We are determined that that charge cannot be made, and if we are to continue as a Government we would have to have a majority in Parliament; be able to show that that majority was reasonably given to us and that the people were behind us as well as the majority in Parliament."

That is an extract from a report in the Irish Pressof the 20th January, 1948. That speech appears to me to fit the situation of the recent by-elections. During the by-elections in 1947, three seats were contested. Fianna Fáil won one and lost two. During the recent by-elections two seats were contested of which Fianna Fáil won neither. I do not know whether the arguments that were used during the course of the by-elections in 1947 and during the course of the General Election of 1948 have any validity now. It is interesting to speculate on what has occurred in the meantime. It is generally assumed that when this Government was elected, and when it was seeking to secure the votes necessary to give it a parliamentary majority, an undertaking was given which has been reiterated since in a series of speeches.

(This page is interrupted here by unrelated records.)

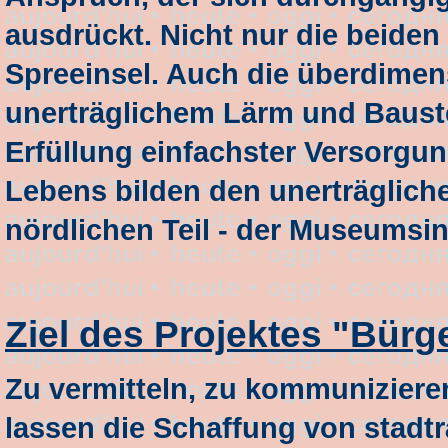
ausdrückt. Nicht nur die beiden
Spreeinsel. Auch die überdimen
unerträglichem Lärm und Bauste
Erfüllung einfachster Versorgu
Lebens bilden den unerträglich
nördlichen Teil - der Museumsin
Ziel des Projektes "Bürg
Zu vermitteln, zu kommuniziere
lassen die Schaffung von stadt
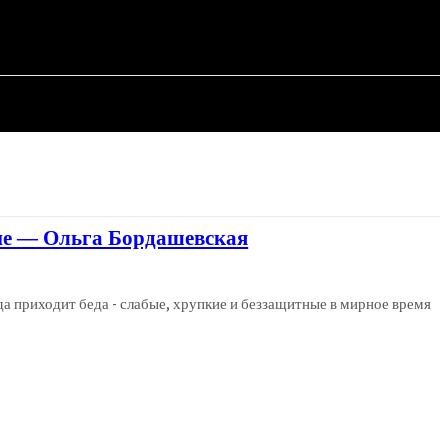
СТАТЬИ
не — Ольга Бордашевская
огда приходит беда - слабые, хрупкие и беззащитные в мирное время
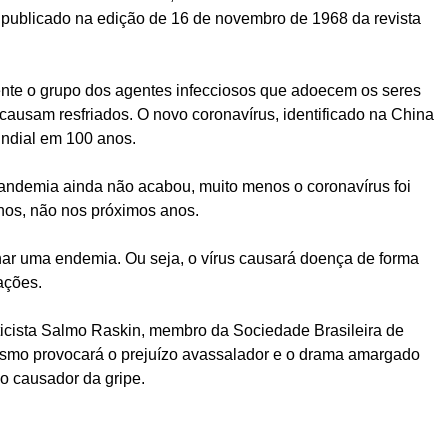
l publicado na edição de 16 de novembro de 1968 da revista
ente o grupo dos agentes infecciosos que adoecem os seres
causam resfriados. O novo coronavírus, identificado na China
undial em 100 anos.
pandemia ainda não acabou, muito menos o coronavírus foi
nos, não nos próximos anos.
rnar uma endemia. Ou seja, o vírus causará doença de forma
ações.
eticista Salmo Raskin, membro da
Sociedade Brasileira de
nismo provocará o prejuízo avassalador e o drama amargado
o causador da gripe.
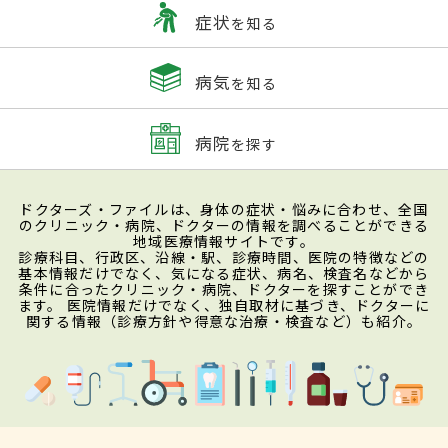
症状
を知る
病気
を知る
病院
を探す
ドクターズ・ファイルは、身体の症状・悩みに合わせ、全国
のクリニック・病院、ドクターの情報を調べることができる
地域医療情報サイトです。
診療科目、行政区、沿線・駅、診療時間、医院の特徴などの
基本情報だけでなく、気になる症状、病名、検査名などから
条件に合ったクリニック・病院、ドクターを探すことができ
ます。 医院情報だけでなく、独自取材に基づき、ドクターに
関する情報（診療方針や得意な治療・検査など）も紹介。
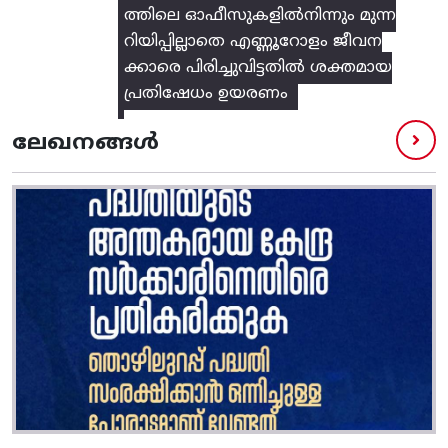
ത്തിലെ ഓഫീസുകളിൽനിന്നും മുന്ന
റിയിപ്പില്ലാതെ എണ്ണൂറോളം ജീവന
ക്കാരെ പിരിച്ചുവിട്ടതിൽ‌ ശക്തമായ
പ്രതിഷേധം ഉയരണം
ലേഖനങ്ങൾ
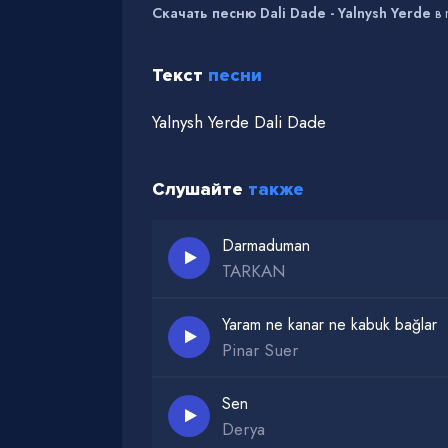
Скачать песню Dali Dade - Yalnysh Yerde
в 
Текст
песни
Yalnysh Yerde Dali Dade
Слушайте
также
Darmaduman
TARKAN
Yaram ne kanar ne kabuk bağlar
Pinar Suer
Sen
Derya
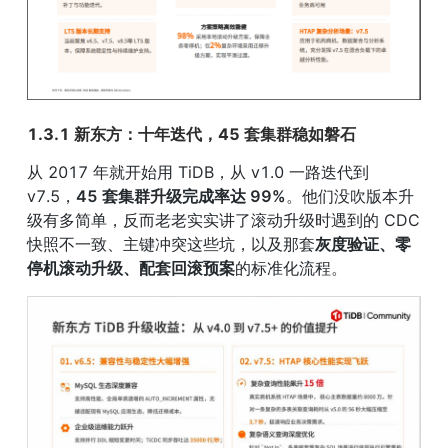
1.3.1 新东方：十年迭代，45 套集群稳如磐石
从 2017 年就开始用 TiDB，从 v1.0 一路迭代到 
v7.5，
45 套集群升级完成率达 99%
。他们没吹版本升
级有多简单，反而老老实实讲了滚动升级时遇到的 CDC 
快照不一致、主键冲突这些坑，以及那套
灰度验证、零
停机滚动升级、配套回滚预案
的标准化流程。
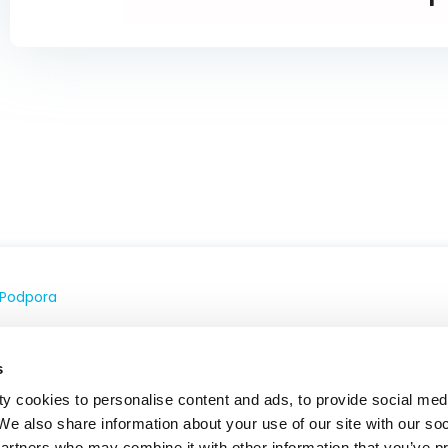
Podpora
Kontakt
s
Farmakovigilancia
y cookies to personalise content and ads, to provide social med
 We also share information about your use of our site with our so
partners who may combine it with other information that you’ve p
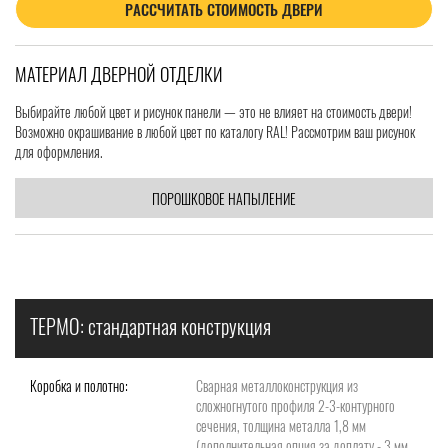
РАССЧИТАТЬ СТОИМОСТЬ ДВЕРИ
МАТЕРИАЛ ДВЕРНОЙ ОТДЕЛКИ
Выбирайте любой цвет и рисунок панели — это не влияет на стоимость двери!
Возможно окрашивание в любой цвет по каталогу RAL! Рассмотрим ваш рисунок
для оформления.
ПОРОШКОВОЕ НАПЫЛЕНИЕ
ТЕРМО: стандартная конструкция
Коробка и полотно:
Сварная металлоконструкция из
сложногнутого профиля 2-3-контурного
сечения, толщина металла 1,8 мм
(дополнительная опция за доплату - 3 мм,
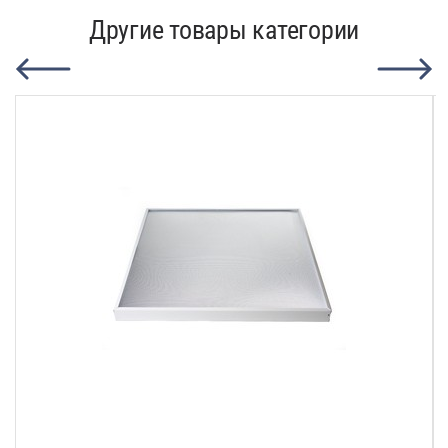
Другие товары категории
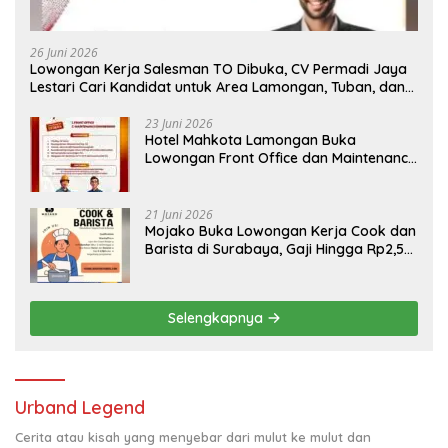
26 Juni 2026
Lowongan Kerja Salesman TO Dibuka, CV Permadi Jaya
Lestari Cari Kandidat untuk Area Lamongan, Tuban, dan
Bojonegoro
23 Juni 2026
Hotel Mahkota Lamongan Buka
Lowongan Front Office dan Maintenance
Engineering, Simak Syaratnya
21 Juni 2026
Mojako Buka Lowongan Kerja Cook dan
Barista di Surabaya, Gaji Hingga Rp2,5
Juta per Bulan
Selengkapnya
Urband Legend
Cerita atau kisah yang menyebar dari mulut ke mulut dan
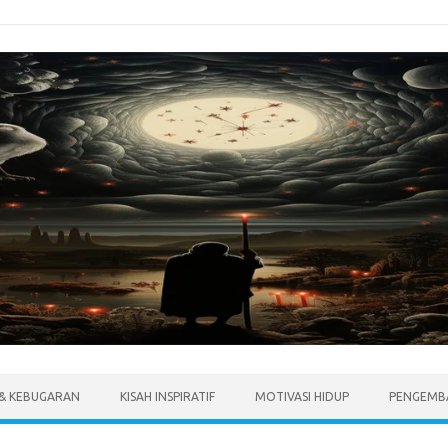
 & KEBUGARAN
KISAH INSPIRATIF
MOTIVASI HIDUP
PENGEMBA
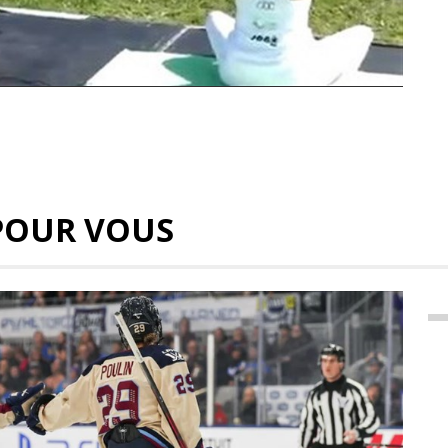
POUR VOUS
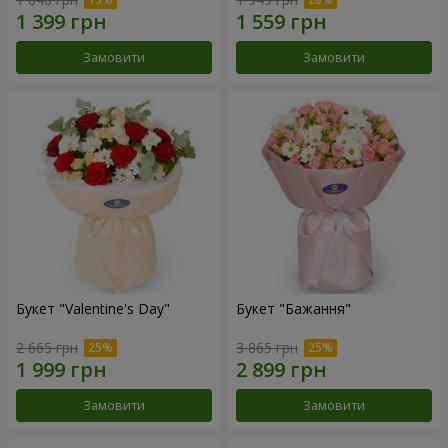
Замовити
Замовити
Букет "Valentine's Day"
Букет "Бажання"
2 665 грн
3 865 грн
Замовити
Замовити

During the recent by-election, when the Tánaiste probably thought to himself: "I had better forestall criticism," he stated that no matter what the result of the by-elections might be, so long as the Government had a majority in the Dáil, however small, they would continue with their programme. Apparently he forgot that, in 1948, the Taoiseach, referring to a Government, said:—

"It is not strong merely because it has a parliamentary majority. If it can be suggested that a Government is not supported by the people, then a Government by that very fact is a weak Government—if, after these elections, a finger can be pointed at us, and it is said in the Dáil: ‘You have a majority of 12 or 14 over the other Parties, but the people are not behind you—youhave not the majority of the people...'

We are determined that that charge cannot be made, and if we are to continue as a Government we would have to have a majority in Parliament; be able to show that that majority was reasonably given to us, and that the people were behind us as well as the majority in Parliament."

The view then was that a Government was weak when it had lost two out of three by-elections—at a time when the Taoiseach could count on a majority of 12 or 14 over all the other Parties combined in this House. It would be interesting to know the present position of a Government which has not a majority except by the assistance of Deputies who are not members of the Fianna Fáil Party.

I have never cast any aspersions at a Deputy who votes, if he wants to vote, for the present Government, whether or not he was elected to do so. The only constituency in which a by-election occurred, and in which a Deputy who was not elected as a Fianna Fáil Deputy has supported the present Government, is wicklow. In Wicklow, as well as the candidates standing for the political Parties, an Independent candidate, Miss Bobbett, stood for election and claimed to represent and to have the support of the farmers' organisation. One of Miss Bobbett's sponsors was the Independent Deputy who has supported the present Government. The most significant feature of the votes cast for Miss Bobbett was that the majority of them transferred to the inter-Party candidate. With the exception of a few votes which went to the Fianna Fáil candidate, and probably a number which were not transferable, the outstanding fact—as it was of all the votes cast during that election—is the amazing solidarity and the emphatic indication of the people in voting for the inter-Party group as an alternative. I move the adjournment of the debate.

Debate adjourned.
The Dáil adjourned at 10.30 p.m. until 10.30 a.m. on Wednesday, 1st July, 1953.